Stuart was the son of a Presbyterian minister and a cousin of MARY TODD
LINCOLN. He studied law and was admitted to the bar in 1827. Stuart met Captain
Abraham Lincoln when they served together in the Black Hawk War. In 1834,
Stuart and Lincoln were elected to the General Assembly and developed a strong
liking for one another. Stuart became Lincoln’s mentor. Lincoln would often
draft legislation that Stuart would introduce in the legislature. Stuart loaned
Lincoln his law books and encouraged him to study them. Stuart became a leader in the Whig Party in
Illinois. After Lincoln was admitted to the bar, he promptly moved from New
Salem to Springfield and on March 14, 1837, Lincoln and Stuart became partners.
In 1838, Stuart ran successfully for Congress, defeating Stephen A. Douglas. Lincoln ran the Stuart law office during the next two years. When Stuart returned from Washington, Lincoln left the firm and joined Stephen T. Logan as a law partner. Stuart was re-elected to Congress and established a partnership with Benjamin Edwards that lasted for the balance of Stuart’s life. Stuart was elected as a state senator (1848-1852), but soon thereafter parted politically with Lincoln.

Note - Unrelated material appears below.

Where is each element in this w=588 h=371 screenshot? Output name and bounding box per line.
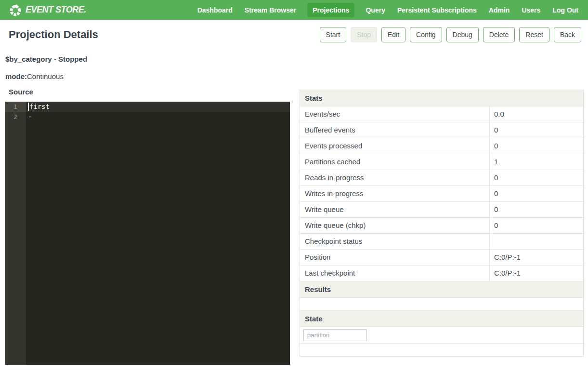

Stuart was not prepared to adopt an anti-slavery position. He did not support Lincoln for the presidency in 1860. In 1862, Stuart was elected to Congress as an unaffiliated candidate, supported by Democrats, representing the 8th Congressional District of Illinois. He defeated Leonard Swett, an associate of Lincoln.
Although Stuart and Lincoln no longer shared political views, they continued to have a good social relationship in the White House. In 1863, Lincoln assisted one of Stuart’s relatives in reclaiming her Arkansas plantation. After Lincoln’s assassination, Stuart took an active role in overseeing the building of Lincoln’s tomb in Springfield.
Offering a one-page, 6 x 7 ¼, ADS [Springfield] 1832 [?]. Stuart writes and signs this document as guardian, responding to a petition of Robert C. Allin vs. William Stilliman and others. “And the said John T. Stuart Guardian ad Litem for Francis W. Allin for answer unto said Petition saith that he knows of no reason why the prayer of the petitioner should or should not be granted, but calls upon the Petitioner for proof of the several allegations in said Bill contained. John T. Stuart, guardian.” Signed twice.
Excellent condition with one fold and minor ink blotches.